Compensation Committee Interlocks and Insider Participation; Certain Relationships and Related Party Transactions

      Messrs. Kamerschen, Campbell and Williams serve as members of the Compensation and Benefits Committee. No member of that Committee is or has been an officer or employee of the Company and none had interlocking relationships with any other entities of the type that would be required to be disclosed in this Proxy Statement.

      The GS Funds made the Preferred Stock Investment in connection with the SPA Acquisition. Pursuant to the Certificate of Designations governing the Preferred Stock, the holders of the Preferred Stock are entitled to elect two directors to the Company’s Board of Directors, without any approval or veto right by the Company’s other stockholders. Messrs. O’Toole and Gheewalla are the GS Funds’ designees to the Board under that provision. Mr. O’Toole is the brother-in-law of Peter McDonald, a former Board member of the Company and a current Senior Vice President of the Company. In addition, during 2001, the Company paid approximately $300,000 to Goldman Sachs with respect to certain advisory services and may utilize Goldman Sachs to provide similar advisory services in the future.

      Ms. Cooper is the Senior Vice President and Chief Financial Officer of IMS Health Incorporated (“IMS”). Mr. Kamerschen, who serves as chairperson of the Company’s Compensation and Benefits Committee, also serves on IMS’ compensation committee, but is not and has never been an executive officer of either company. The Board has unanimously determined that because Mr. Kamerschen is an independent director of both the Company and IMS, and the Company and IMS have no material relationship (as described further below), his service on both compensation committees in light of Ms. Cooper’s positions with IMS and the Company does not give rise to any conflict or independence concerns with respect to Mr. Kamerschen.

      In addition, as disclosed in the Company’s Annual Report on Form 10-K for the fiscal year ending December 31, 2003, through a serious of contractual provisions resulting from a series of spin-offs of various subsidiaries of The Dun & Bradstreet Corporation (“D&B”) and due to the fact that the Company is technically the successor to D&B as a result of the structure (i.e., reverse spin) of those spin-off transactions, under certain circumstances IMS may be required to provide indemnification payments to the Company and/or the Company may be required to provide certain indemnity payments to IMS with respect to certain pending legal matters.

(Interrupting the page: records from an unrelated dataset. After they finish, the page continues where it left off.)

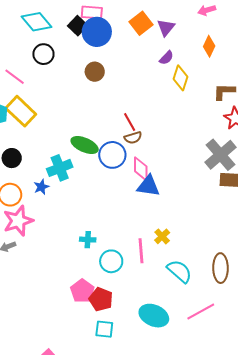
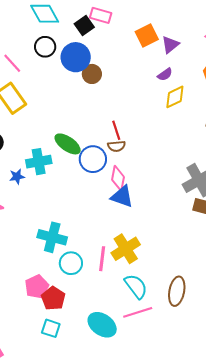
blue circle: (97, 32) -> (76, 57), moved
yellow diamond: (181, 78) -> (175, 97), turned 35
yellow cross: (162, 236) -> (126, 249), size x1.8
cyan cross: (88, 240) -> (52, 237), size x1.8
pink line: (201, 311) -> (138, 312), moved

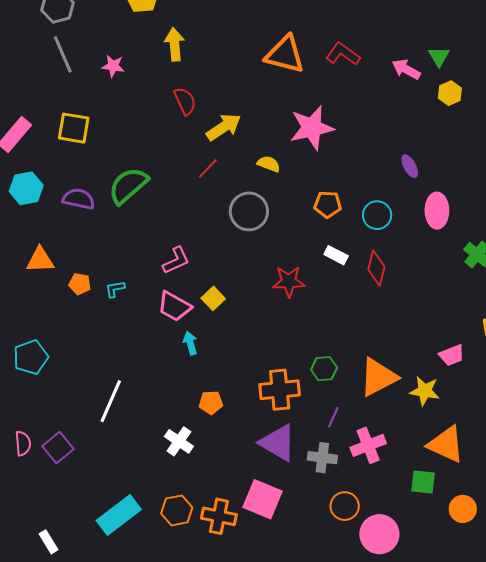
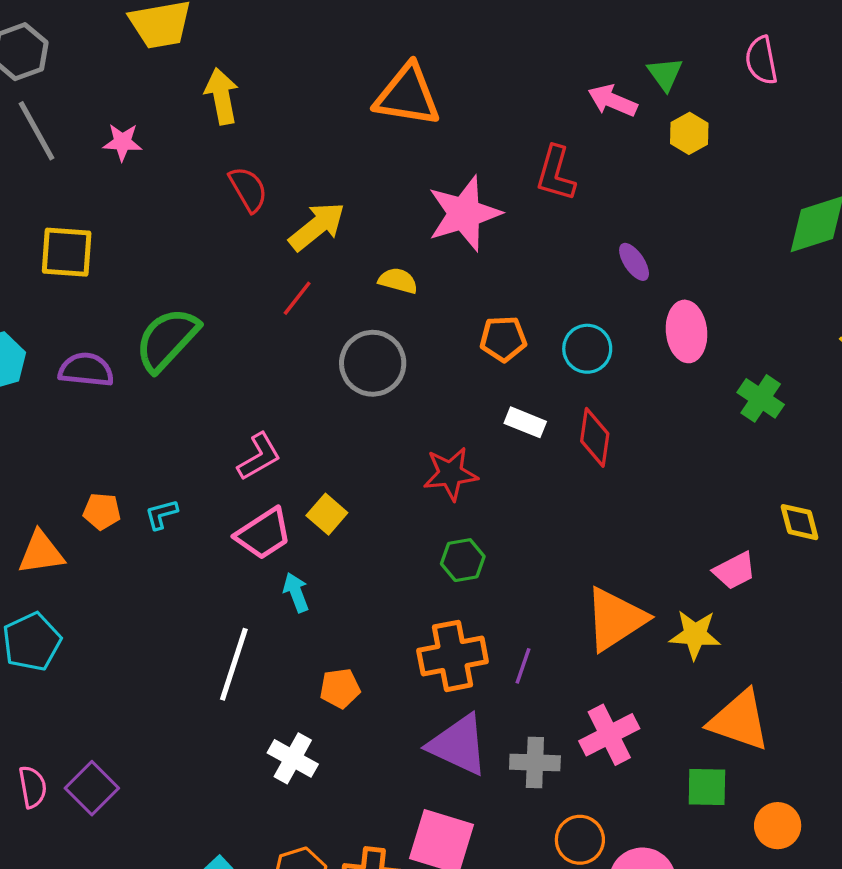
red L-shape: (343, 54) -> (556, 173), moved, turned -104
orange triangle: (40, 260) -> (41, 553), moved
pink trapezoid: (174, 306) -> (263, 534), turned -57
green hexagon: (324, 369) -> (463, 560), moved
white line: (111, 401) -> (234, 664), moved
purple line: (333, 417) -> (523, 666), moved

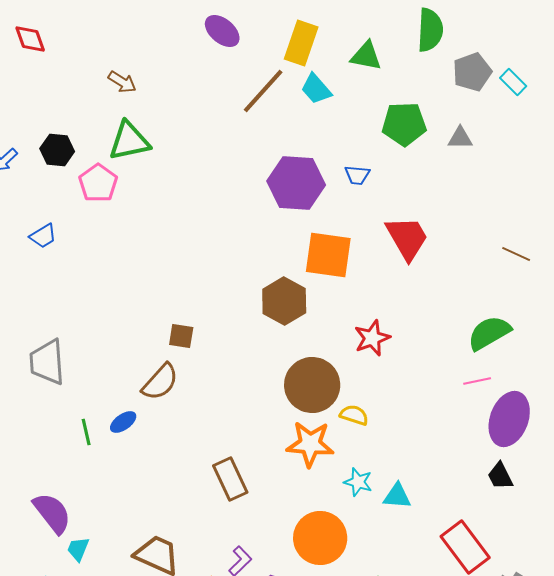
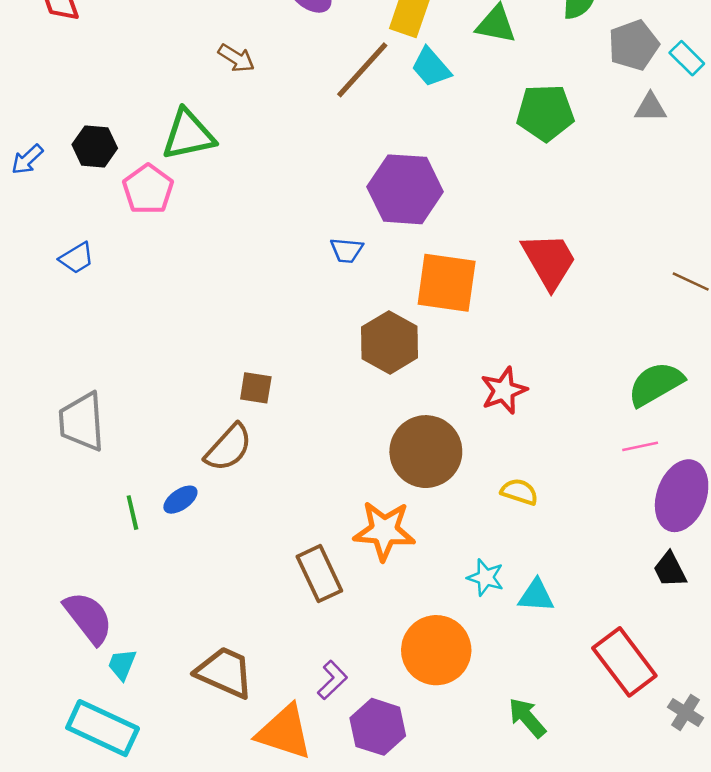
brown arrow: (122, 82) -> (236, 58), moved
gray triangle: (460, 138) -> (650, 107), moved
blue trapezoid: (357, 175) -> (347, 250), moved
yellow semicircle: (354, 415) -> (519, 492), moved
orange star: (310, 444) -> (384, 531), moved

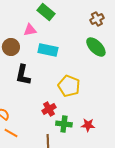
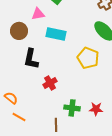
yellow pentagon: (69, 86) -> (88, 58), moved
red cross: (49, 109) -> (50, 83), moved

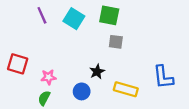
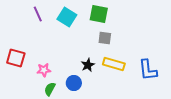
yellow rectangle: (126, 89) -> (114, 64), moved
green semicircle: (44, 98) -> (50, 89), moved

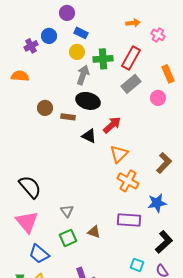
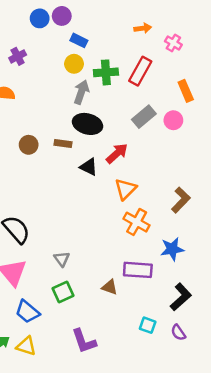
blue circle: (49, 36) -> (40, 18), moved
gray rectangle: (131, 84) -> (144, 117), moved
brown circle: (45, 108) -> (29, 145), moved
brown triangle: (94, 232) -> (110, 287), moved

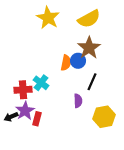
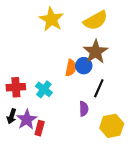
red cross: (23, 90) -> (16, 87), moved
black arrow: (11, 117) -> (12, 116), moved, turned -48

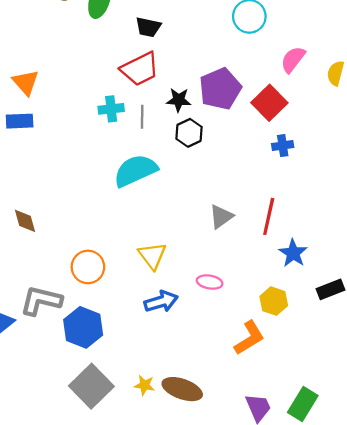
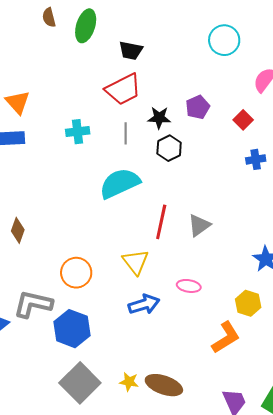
purple pentagon: (220, 89) -> (198, 107), size x0.6
red square: (269, 103) -> (243, 120), size x0.6
cyan cross: (111, 109) -> (78, 132), moved
red line: (269, 216) -> (161, 222), moved
brown diamond: (25, 221) -> (18, 230), turned 35

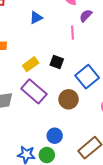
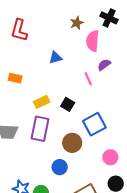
pink line: (73, 33) -> (88, 79), turned -32
purple rectangle: (34, 91) -> (40, 129), turned 50
blue circle: (55, 136) -> (60, 167), moved

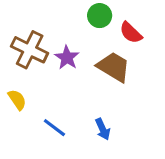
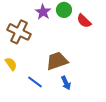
purple star: (67, 58) -> (43, 12), moved
brown trapezoid: (114, 67) -> (57, 61), moved, turned -50

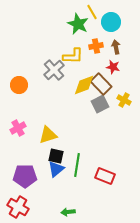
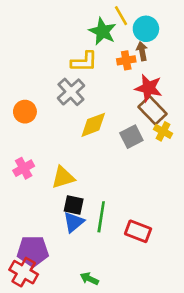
brown arrow: (116, 47) -> (142, 51), moved
yellow L-shape: (73, 56) -> (84, 62), moved
red star: (113, 67) -> (149, 88), size x1.5
brown rectangle: (101, 84) -> (152, 110), moved
yellow diamond: (84, 85) -> (93, 125), moved
purple pentagon: (25, 176) -> (33, 251), moved
green arrow: (68, 212) -> (89, 279), turned 32

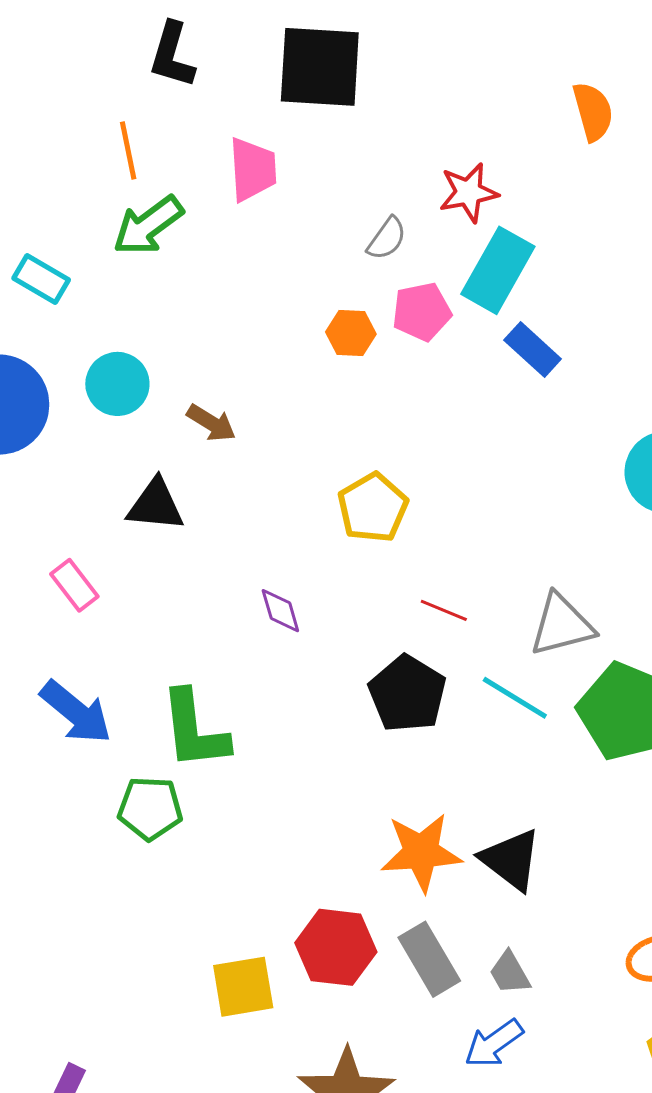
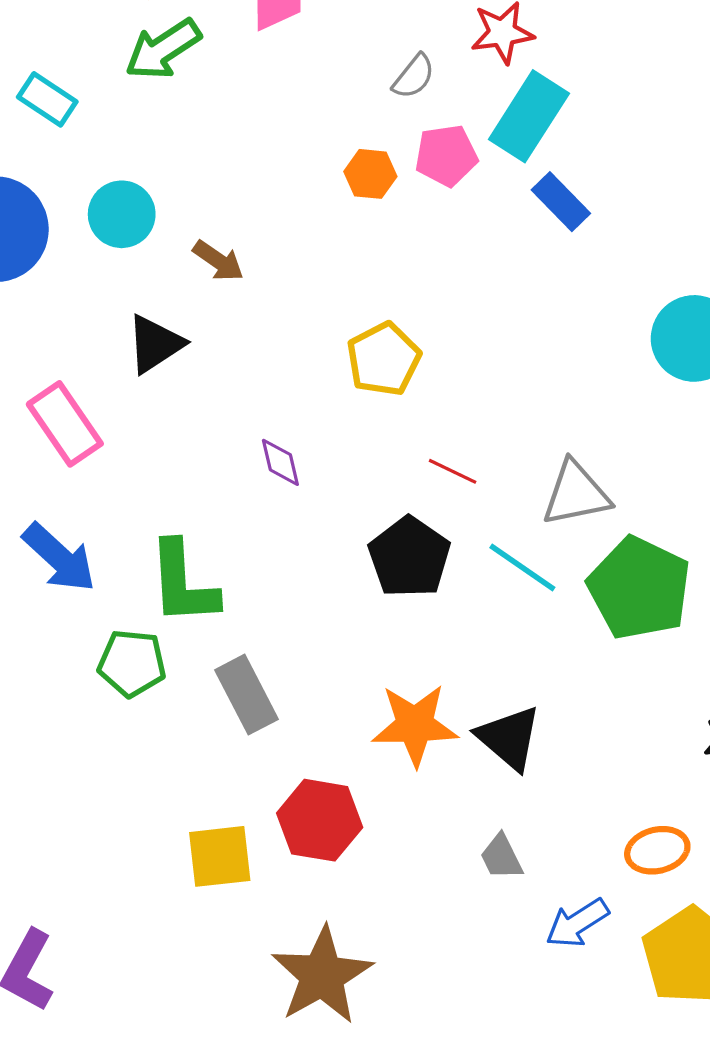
black triangle: (156, 505) -> (155, 344), turned -42
pink rectangle: (74, 585) -> (65, 424), size x1.5
gray rectangle: (429, 959) -> (246, 695), moved
blue arrow: (494, 1043) -> (577, 923), moved

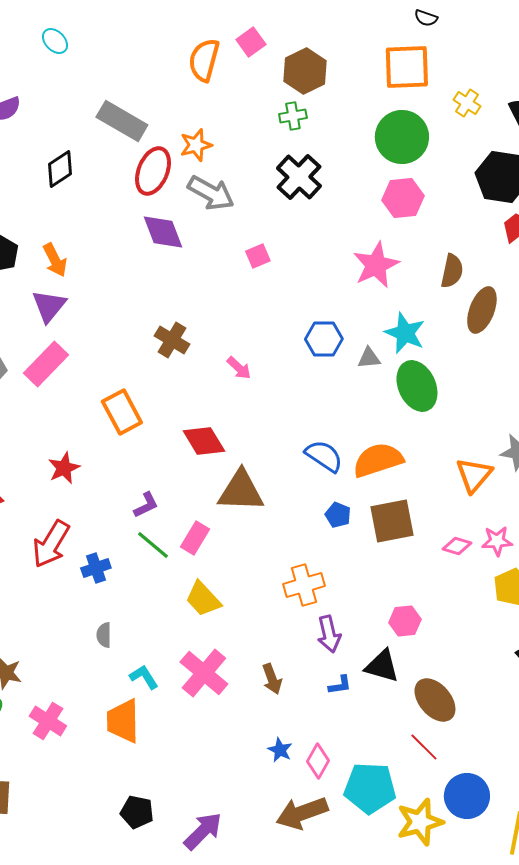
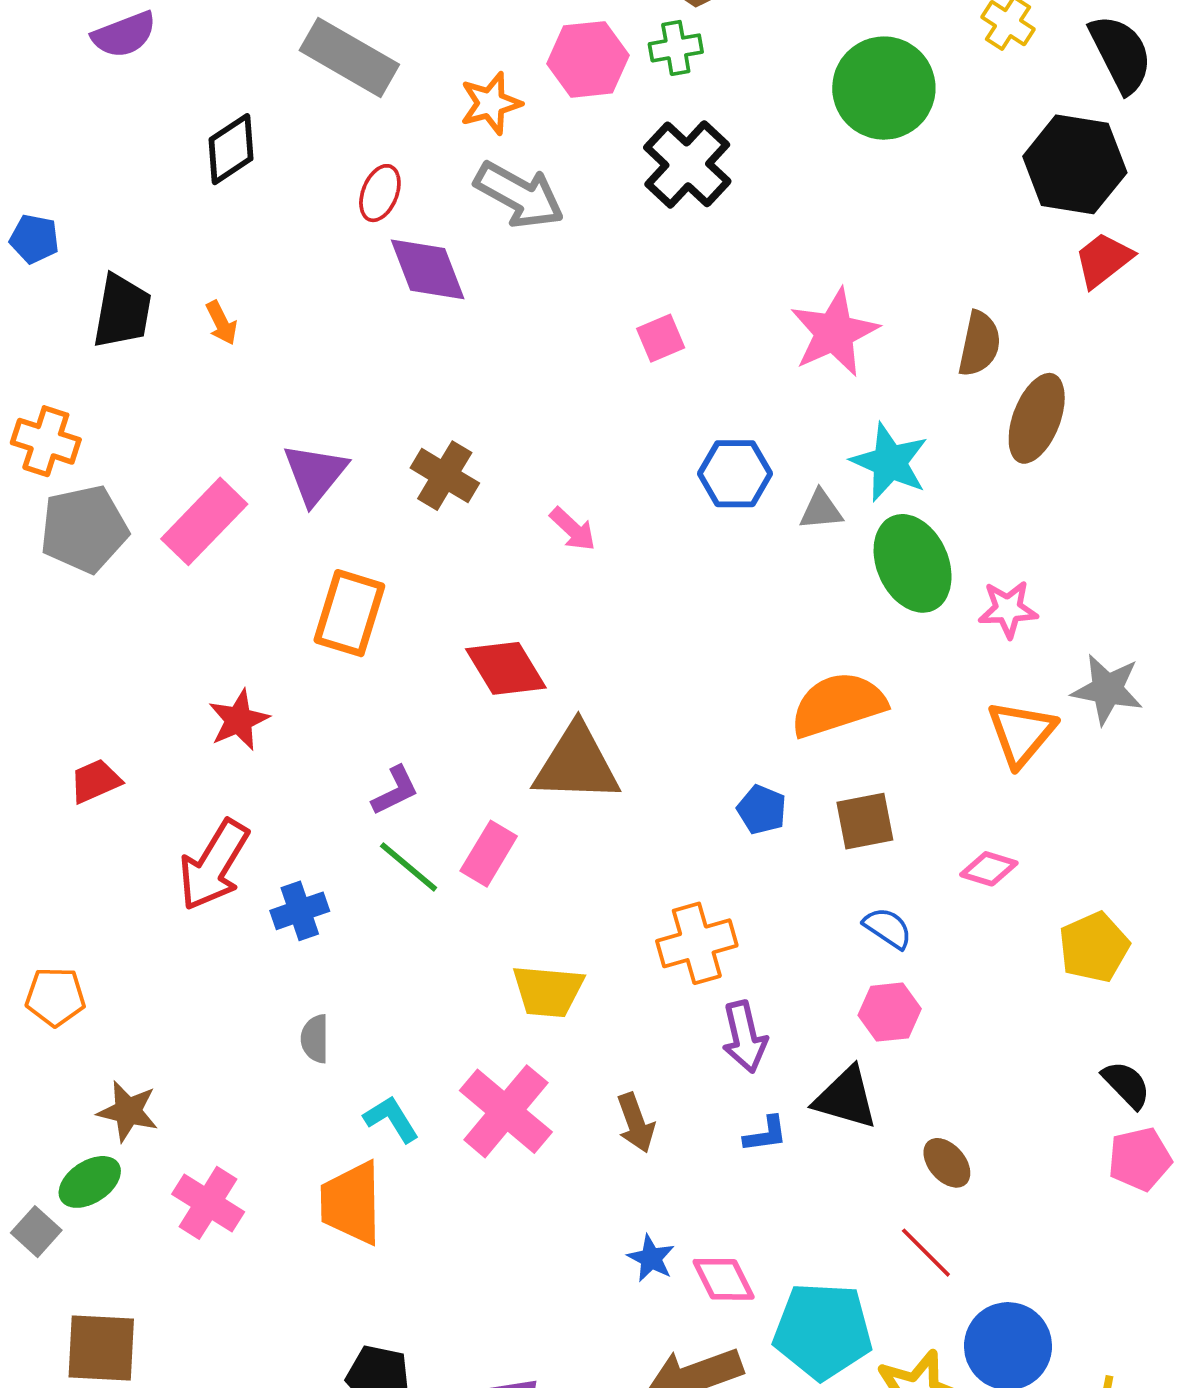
red ellipse: (153, 171) -> (380, 193), moved, size x0.6
pink hexagon: (403, 198) -> (588, 59), moved
pink square: (258, 256) -> (661, 338), moved
orange arrow: (55, 260) -> (221, 323), size x0.7
purple triangle: (49, 306) -> (315, 474), moved
orange rectangle: (122, 412) -> (349, 613), turned 45
blue semicircle: (324, 456) -> (888, 928), moved, size x0.7
brown square: (392, 521) -> (865, 821), size x0.7
pink star: (497, 541) -> (1008, 609), moved
yellow trapezoid: (203, 599) -> (548, 991), moved, turned -42
brown ellipse: (435, 700) -> (947, 1163), size x0.6
pink diamond: (318, 761) -> (724, 1279), turned -56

However, D&B (and subsequently Moody’s Corporation has agreed to be jointly and severally liable to the Company for D&B’s obligations) has contractually assumed all obligations of the Company with respect to these matters so that practically if IMS were to provide or receive indemnity payments with respect to these matters it would provide or receive such indemnity payments to or from D&B and not the Company. The Board of Directors carefully considered these matters, including advice from counsel, and has determined that Ms. Cooper and/or IMS are not affiliated persons of the Company, and that no material relationship exists between Ms. Cooper (other than in her capacity as director) and/or IMS on the one hand, and the Company on the other, that could reasonably be expected to compromise her independence from management. Hence, as set forth above under “Board of Directors — Independence and Financial Expertise Determinations,” the Board has unanimously concluded that Ms. Cooper is independent within the meaning of all applicable laws and regulations.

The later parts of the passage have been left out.